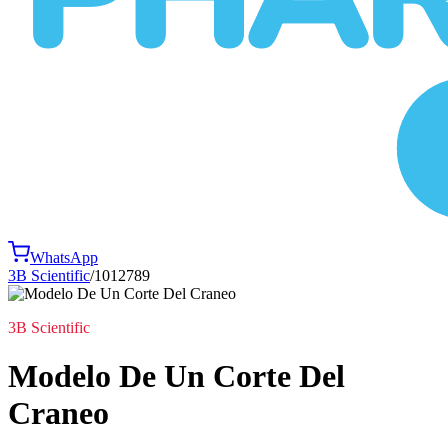
WhatsApp
3B Scientific
/
1012789
3B Scientific
Modelo De Un Corte Del
Craneo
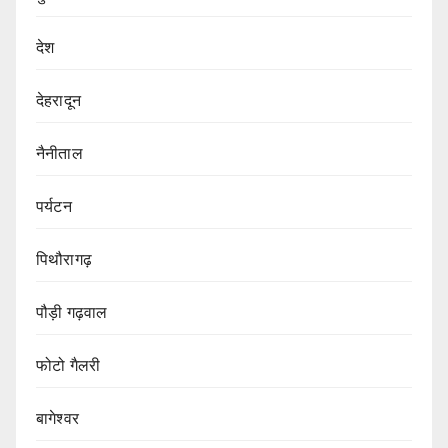
देश
देहरादून
नैनीताल
पर्यटन
पिथौरागढ़
पौड़ी गढ़वाल
फोटो गैलरी
बागेश्वर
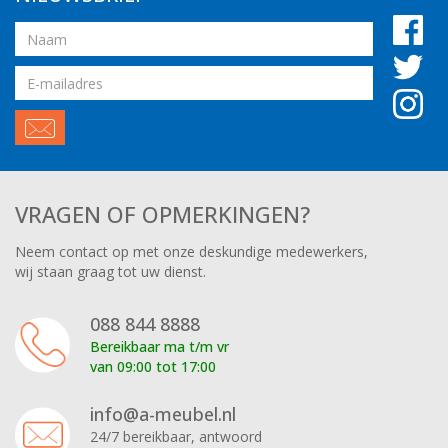
Naam
Email
adres
VRAGEN OF OPMERKINGEN?
Neem contact op met onze deskundige medewerkers,
wij staan graag tot uw dienst.
088 844 8888
Bereikbaar ma t/m vr
van 09:00 tot 17:00
info@a-meubel.nl
24/7 bereikbaar, antwoord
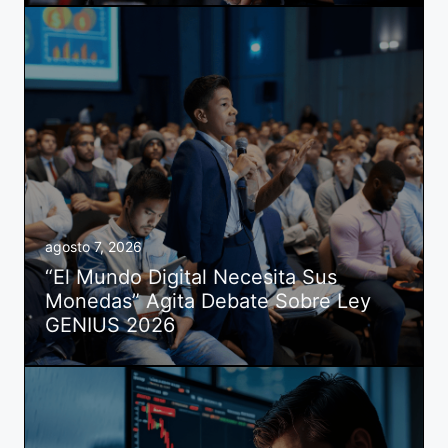
agosto 7, 2026
“El Mundo Digital Necesita Sus
Monedas” Agita Debate Sobre Ley
GENIUS 2026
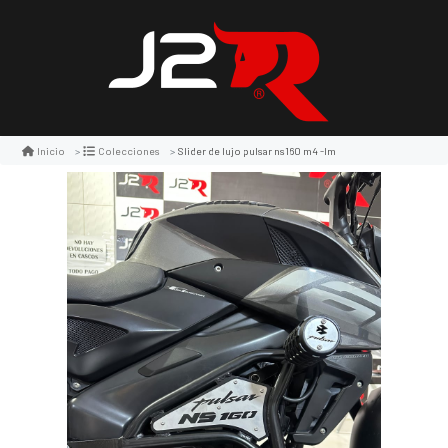
Slider de lujo pulsar ns160 m4 -lm
Inicio
Colecciones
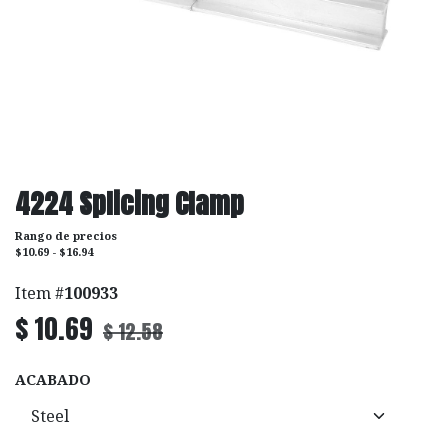
4224 Splicing Clamp
Rango de precios
$10.69 - $16.94
Item #
100933
$
10.69
$
12.58
ACABADO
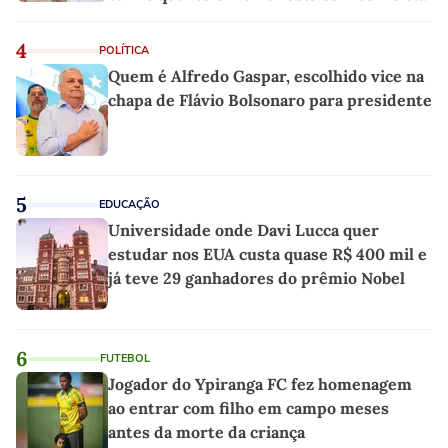
linho
4
POLÍTICA
Quem é Alfredo Gaspar, escolhido vice na
chapa de Flávio Bolsonaro para presidente
5
EDUCAÇÃO
Universidade onde Davi Lucca quer
estudar nos EUA custa quase R$ 400 mil e
já teve 29 ganhadores do prêmio Nobel
6
FUTEBOL
Jogador do Ypiranga FC fez homenagem
ao entrar com filho em campo meses
antes da morte da criança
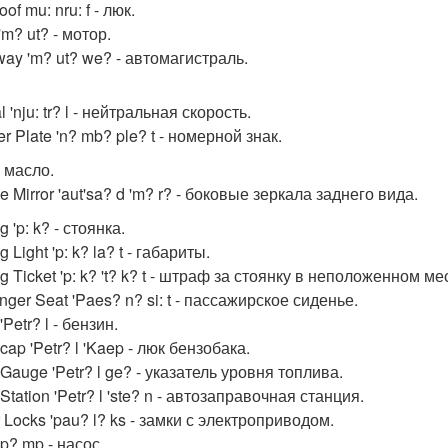
of mu: nru: f - люк.
'm? ut? - мотор.
way 'm? ut? we? - автомагистраль.
l 'nju: tr? l - нейтральная скорость.
 Plate 'n? mb? ple? t - номерной знак.
 - масло.
e Mirror 'aut'sa? d 'm? r? - боковые зеркала заднего вида.
g 'p: k? - стоянка.
g Light 'p: k? la? t - габариты.
g Ticket 'p: k? 't? k? t - штраф за стоянку в неположенном ме
ger Seat 'Paes? n? si: t - пассажирское сиденье.
'Petr? l - бензин.
 cap 'Petr? l 'Kaep - люк бензобака.
 Gauge 'Petr? l ge? - указатель уровня топлива.
 Station 'Petr? l 'ste? n - автозаправочная станция.
Locks 'pau? l? ks - замки с электроприводом.
p? mp - насос.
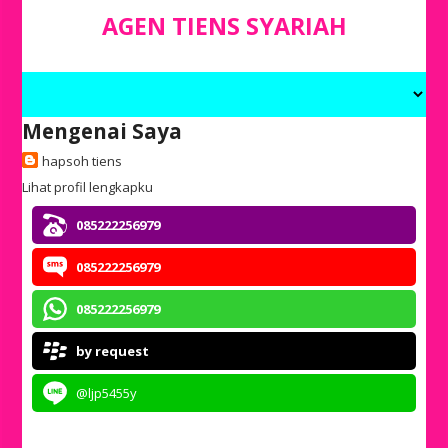
AGEN TIENS SYARIAH
Mengenai Saya
hapsoh tiens
Lihat profil lengkapku
085222256979
085222256979
085222256979
by request
@ljp5455y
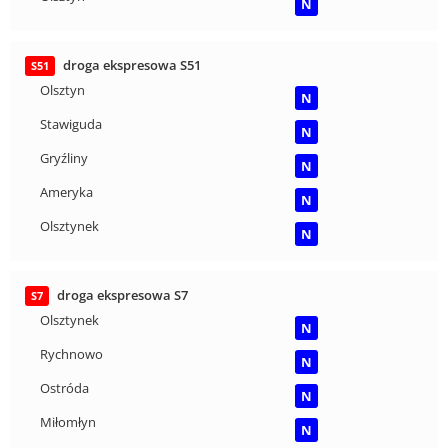
N
droga ekspresowa S51
S51
Olsztyn
N
Stawiguda
N
Gryźliny
N
Ameryka
N
Olsztynek
N
droga ekspresowa S7
S7
Olsztynek
N
Rychnowo
N
Ostróda
N
Miłomłyn
N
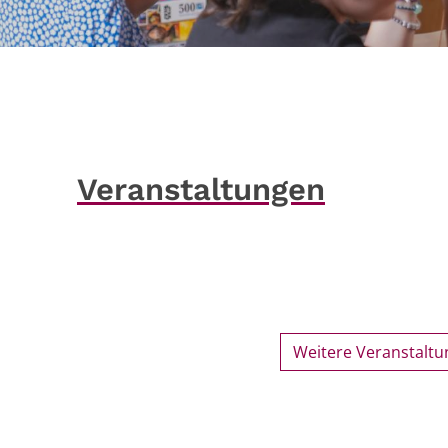
Veranstaltungen
Weitere Veranstalt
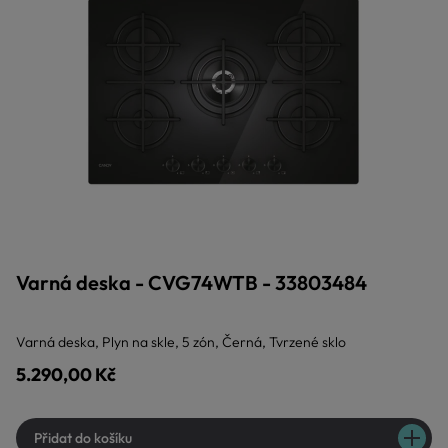
Varná deska - CVG74WTB - 33803484
Varná deska, Plyn na skle, 5 zón, Černá, Tvrzené sklo
5.290,00 Kč
Přidat do košíku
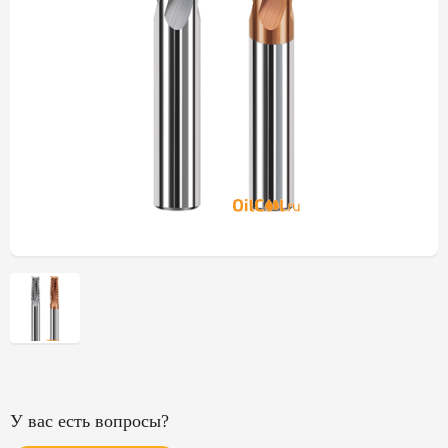
У вас есть вопросы?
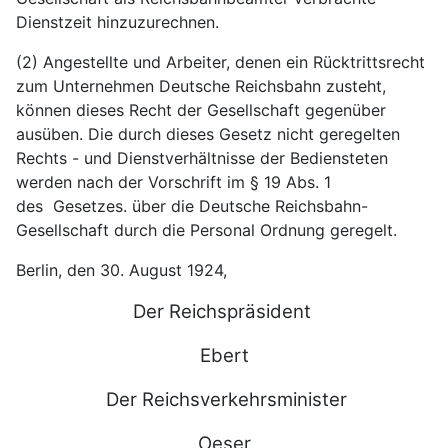
Dienstzeit hinzuzurechnen.
(2) Angestellte und Arbeiter, denen ein Rücktrittsrecht
zum Unternehmen Deutsche Reichsbahn zusteht,
können dieses Recht der Gesellschaft gegenüber
ausüben. Die durch dieses Gesetz nicht geregelten
Rechts - und Dienstverhältnisse der Bediensteten
werden nach der Vorschrift im § 19 Abs. 1
des
Gesetzes. über die Deutsche Reichsbahn-
Gesellschaft
durch die Personal Ordnung geregelt.
Berlin, den 30. August 1924,
Der Reichspräsident
Ebert
Der Reichsverkehrsminister
Oeser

________________

* **PROBLEM TO SOLVE**:
Search the listing above for the string "dieses" and copy each line that has it.

* **TASK RESULT**:
können dieses Recht der Gesellschaft gegenüber
ausüben. Die durch dieses Gesetz nicht geregelten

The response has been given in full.